Darcy was always vaguely aware of what had gone on, even though she didn't know the particulars. The way everyone was behaving, she was certain that, if nothing else, there had been one hell of a show.

She had apparently done Carter a favor though, or so it seemed. Delilah Dey—whose eyes remained huge with fear and unease every time they fell upon Darcy—was clinging to him.

Actually, they made a cute couple, Darcy thought wryly.
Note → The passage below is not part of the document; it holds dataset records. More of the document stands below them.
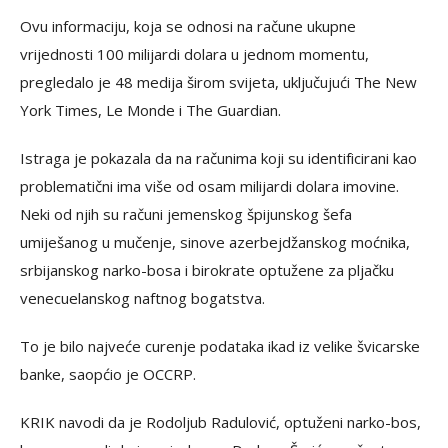
Ovu informaciju, koja se odnosi na račune ukupne
vrijednosti 100 milijardi dolara u jednom momentu,
pregledalo je 48 medija širom svijeta, uključujući The New
York Times, Le Monde i The Guardian.
Istraga je pokazala da na računima koji su identificirani kao
problematični ima više od osam milijardi dolara imovine.
Neki od njih su računi jemenskog špijunskog šefa
umiješanog u mučenje, sinove azerbejdžanskog moćnika,
srbijanskog narko-bosa i birokrate optužene za pljačku
venecuelanskog naftnog bogatstva.
To je bilo najveće curenje podataka ikad iz velike švicarske
banke, saopćio je OCCRP.
KRIK navodi da je Rodoljub Radulović, optuženi narko-bos,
Cute couple, yeah, but the way that Delilah stared at her was surely as unnerving as anything she might have done during the seance.

Drinks had been served all around. David Jenner seemed the most blasé, while Clint appeared to be sympathetic as he looked at her, Elizabeth Holmes in awe, Penny concerned. Carter? Hard to tell, he was so busy being supportive to the lovely Delilah Dey. Jason Johnstone was reflective as he watched her, and appeared to be entirely open-minded. Unnerved perhaps, but not to the point of staring at her as if she were an alien.

Not as Matt had done.

Matt, gone now, naturally. Sure, he needed to give Mae a ride home.

“Have you always been like that?” Delilah asked her.

“Like…?” Darcy said, arching a brow. She knew what Delilah meant. She just wanted clarification.

“Well,” Delilah said, hesitating.

Creepy? Is that what you mean?
Darcy didn't say it out loud.

“Able to…really get to dead people?” Delilah said.

“No,” she said. “I had a friend once. He taught me,” she said simply.

“Okay, okay,” Clint said. “Darcy gave us all a start. We've all been so freaked out that we haven't stopped to wonder just what it meant.” He was looking at Darcy expectantly.

She shook her head. “I'm going to have to see the tape, Clint.”

“So you, like, black out, when that happens?” Jason asked her.

“Not really. But I don't have a clear vision of what happened.”

“You really had a different voice,” Delilah told her.

“A very frightened voice,” Carter said.

“The point is, what was the voice so frightened of?” Penny said.

“Right. How can someone dead be so terrified?” Delilah asked.

Darcy shrugged and answered slowly, carefully. “Hauntings are usually caused by a spirit's inability to get past certain moments in life. Maybe they haven't accepted the fact that they're dead.”

“Say this is Arabella,” Penny chimed in, excited, “and she was murdered. Maybe she thinks that she can get help, and it won't happen.”

“There's probably a line,” Liz put in excitedly. “A delicate, fragile line, between life and death. But those who died violently or in painful circumstances can't quite find the line. So they're in limbo. And still afraid, perhaps, of the things that frightened them in life.”

“That may be the answer,” Darcy told her.

“We have to find out what that poor creature is afraid of!” Liz said.

“I agree,” Penny said, swallowing down the last of her scotch. “Adam should have let us start over. Maybe we could try right now.”

Darcy shook her head. “She won't come back now.”

“How do you know that?” Carter asked.

“Fine lines,” Darcy told him. “She's retreated.”

“Is she watching us?” Clint asked.

Darcy hesitated. “I don't…feel…anything right now. Whatever ghosts reside here, they've all stepped back.”

Delilah turned to Carter. “I have my own car, but I think I'm afraid to drive home alone.” She looked abashed at Darcy. “It's so dark around here. These roads at night are creepy on their own, and I'm going to think there's a ghost at my shoulder all the way home.”

“Delilah, it will be my pleasure to drive home with you in your car,” Carter told her.